BEGIN Exercise data

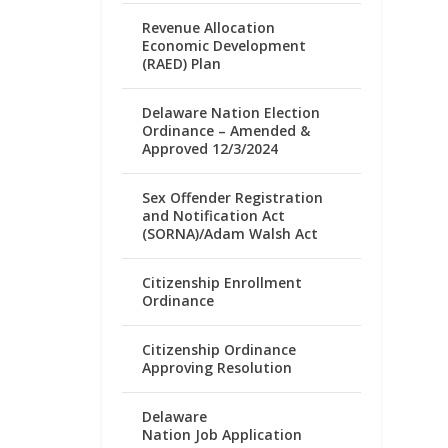
Revenue Allocation
Economic Development
(RAED) Plan
Delaware Nation Election
Ordinance – Amended &
Approved 12/3/2024
Sex Offender Registration
and Notification Act
(SORNA)/Adam Walsh Act
Citizenship Enrollment
Ordinance
Citizenship Ordinance
Approving Resolution
Delaware
Nation Job Application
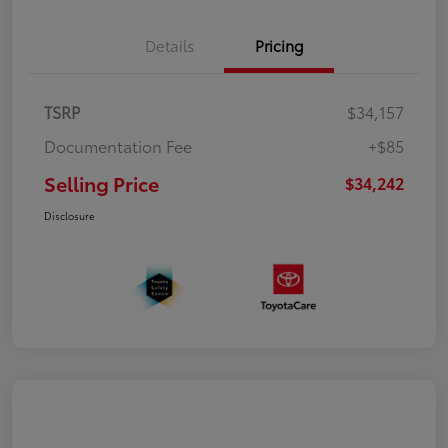
Details
Pricing
TSRP
$34,157
Documentation Fee
+$85
Selling Price
$34,242
Disclosure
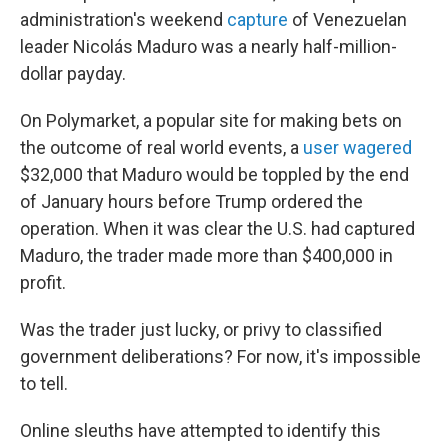
administration's weekend
capture
of Venezuelan
leader Nicolás Maduro was a nearly half-million-
dollar payday.
On Polymarket, a popular site for making bets on
the outcome of real world events, a
user wagered
$32,000 that Maduro would be toppled by the end
of January hours before Trump ordered the
operation. When it was clear the U.S. had captured
Maduro, the trader made more than $400,000 in
profit.
Was the trader just lucky, or privy to classified
government deliberations? For now, it's impossible
to tell.
Online sleuths have attempted to identify this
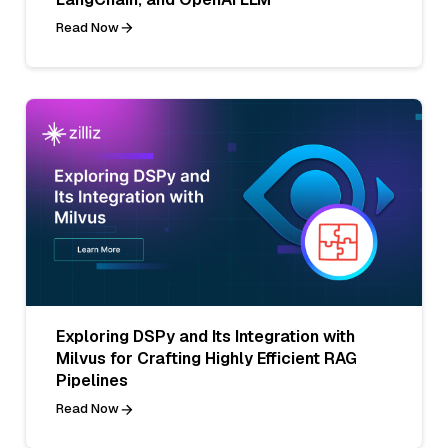
Read Now
Exploring DSPy and Its Integration with
Milvus for Crafting Highly Efficient RAG
Pipelines
Read Now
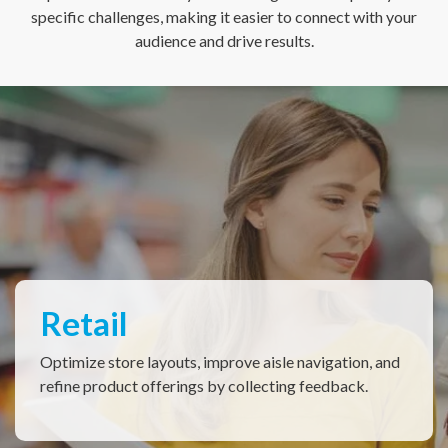
specific challenges, making it easier to connect with your
audience and drive results.
Restaurant & QSRs
Elevate drive-thru, dine-in, delivery & curbside pick-
up experiences with immediate customer feedback.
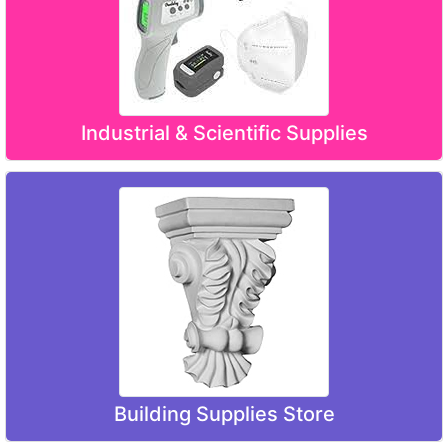
Industrial & Scientific Supplies
Building Supplies Store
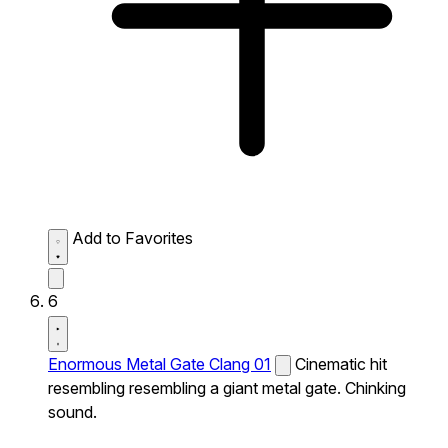
Add to Favorites
6
Enormous Metal Gate Clang 01
Cinematic hit
resembling resembling a giant metal gate. Chinking
sound.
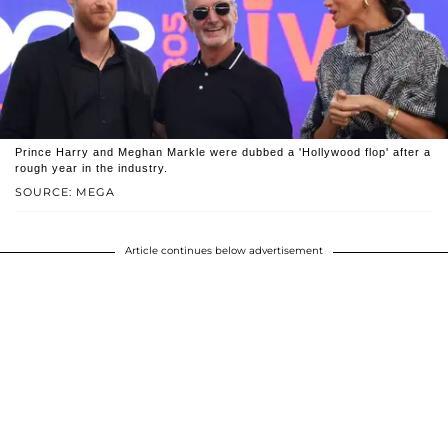
Prince Harry and Meghan Markle were dubbed a 'Hollywood flop' after a
rough year in the industry.
SOURCE: MEGA
Article continues below advertisement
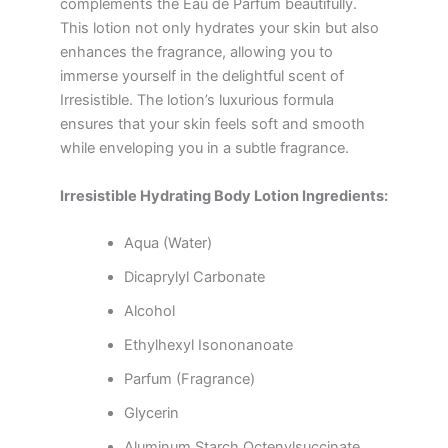
complements the Eau de Parfum beautifully.
This lotion not only hydrates your skin but also
enhances the fragrance, allowing you to
immerse yourself in the delightful scent of
Irresistible. The lotion’s luxurious formula
ensures that your skin feels soft and smooth
while enveloping you in a subtle fragrance.
Irresistible Hydrating Body Lotion Ingredients:
Aqua (Water)
Dicaprylyl Carbonate
Alcohol
Ethylhexyl Isononanoate
Parfum (Fragrance)
Glycerin
Aluminum Starch Octenylsuccinate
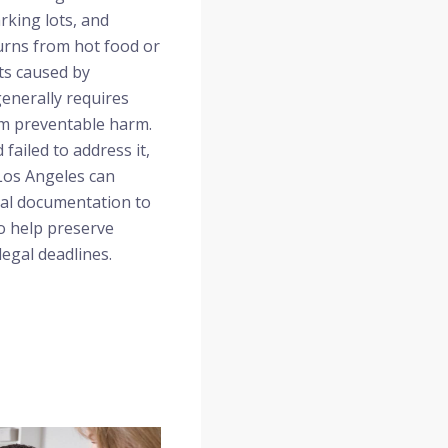
rking lots, and
urns from hot food or
ts caused by
generally requires
om preventable harm.
ailed to address it,
 Los Angeles can
cal documentation to
o help preserve
legal deadlines.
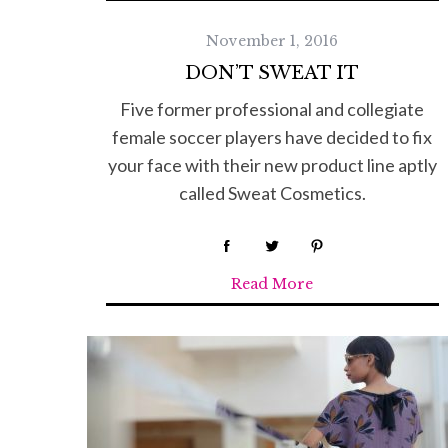
November 1, 2016
S
DON’T SWEAT IT
e
Five former professional and collegiate
a
r
female soccer players have decided to fix
c
your face with their new product line aptly
h
called Sweat Cosmetics.
f
o
r
:
Read More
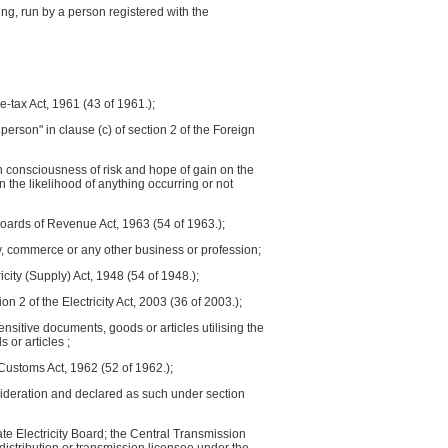
ng, run by a person registered with the
e-tax Act, 1961 (43 of 1961.);
erson" in clause (c) of section 2 of the Foreign
h consciousness of risk and hope of gain on the
the likelihood of anything occurring or not
oards of Revenue Act, 1963 (54 of 1963.);
try, commerce or any other business or profession;
icity (Supply) Act, 1948 (54 of 1948.);
on 2 of the Electricity Act, 2003 (36 of 2003.);
sitive documents, goods or articles utilising the
 or articles ;
 Customs Act, 1962 (52 of 1962.);
nsideration and declared as such under section
State Electricity Board; the Central Transmission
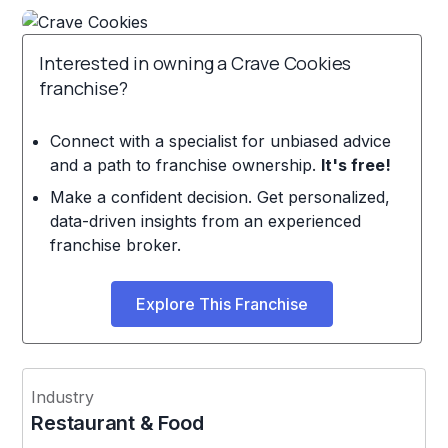
Interested in owning a Crave Cookies
franchise?
Connect with a specialist for unbiased advice
and a path to franchise ownership.
It's free!
Make a confident decision. Get personalized,
data-driven insights from an experienced
franchise broker.
Explore This Franchise
Industry
Restaurant & Food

END Exercise data

Problem to solve: Could you set down the records above exactly, skipping any picture?

Solution for this exercise:
Revenue Allocation
Economic Development
(RAED) Plan
Delaware Nation Election
Ordinance – Amended &
Approved 12/3/2024
Sex Offender Registration
and Notification Act
(SORNA)/Adam Walsh Act
Citizenship Enrollment
Ordinance
Citizenship Ordinance
Approving Resolution
Delaware
Nation Job Application
Details
Pricing
TSRP
$34,157
Documentation Fee
+$85
Selling Price
$34,242
Disclosure
administration's weekend
capture
of Venezuelan
leader Nicolás Maduro was a nearly half-million-
dollar payday.
On Polymarket, a popular site for making bets on
the outcome of real world events, a
user wagered
$32,000 that Maduro would be toppled by the end
of January hours before Trump ordered the
operation. When it was clear the U.S. had captured
Maduro, the trader made more than $400,000 in
profit.
Was the trader just lucky, or privy to classified
government deliberations? For now, it's impossible
to tell.
Online sleuths have attempted to identify this
Read Now
Exploring DSPy and Its Integration with
Milvus for Crafting Highly Efficient RAG
Pipelines
Read Now
specific challenges, making it easier to connect with your
audience and drive results.
Restaurant & QSRs
Elevate drive-thru, dine-in, delivery & curbside pick-
up experiences with immediate customer feedback.
Industrial & Scientific Supplies
Building Supplies Store
Add to Favorites
6
Enormous Metal Gate Clang 01
Cinematic hit
resembling resembling a giant metal gate. Chinking
sound.
Prince Harry and Meghan Markle were dubbed a 'Hollywood flop' after a
rough year in the industry.
SOURCE: MEGA
Article continues below advertisement
complements the Eau de Parfum beautifully.
This lotion not only hydrates your skin but also
enhances the fragrance, allowing you to
immerse yourself in the delightful scent of
Irresistible. The lotion’s luxurious formula
ensures that your skin feels soft and smooth
while enveloping you in a subtle fragrance.
Irresistible Hydrating Body Lotion Ingredients:
Aqua (Water)
Dicaprylyl Carbonate
Alcohol
Ethylhexyl Isononanoate
Parfum (Fragrance)
Glycerin
Aluminum Starch Octenylsuccinate
rking lots, and
urns from hot food or
ts caused by
generally requires
om preventable harm.
ailed to address it,
 Los Angeles can
cal documentation to
o help preserve
legal deadlines.
November 1, 2016
S
DON’T SWEAT IT
e
Five former professional and collegiate
a
r
female soccer players have decided to fix
c
your face with their new product line aptly
h
called Sweat Cosmetics.
f
o
r
:
Read More
ng, run by a person registered with the
e-tax Act, 1961 (43 of 1961.);
erson" in clause (c) of section 2 of the Foreign
h consciousness of risk and hope of gain on the
the likelihood of anything occurring or not
oards of Revenue Act, 1963 (54 of 1963.);
try, commerce or any other business or profession;
icity (Supply) Act, 1948 (54 of 1948.);
on 2 of the Electricity Act, 2003 (36 of 2003.);
sitive documents, goods or articles utilising the
 or articles ;
 Customs Act, 1962 (52 of 1962.);
nsideration and declared as such under section
State Electricity Board; the Central Transmission
Interested in owning a Crave Cookies
franchise?
Connect with a specialist for unbiased advice
and a path to franchise ownership.
It's free!
Make a confident decision. Get personalized,
data-driven insights from an experienced
franchise broker.
Explore This Franchise
Industry
Restaurant & Food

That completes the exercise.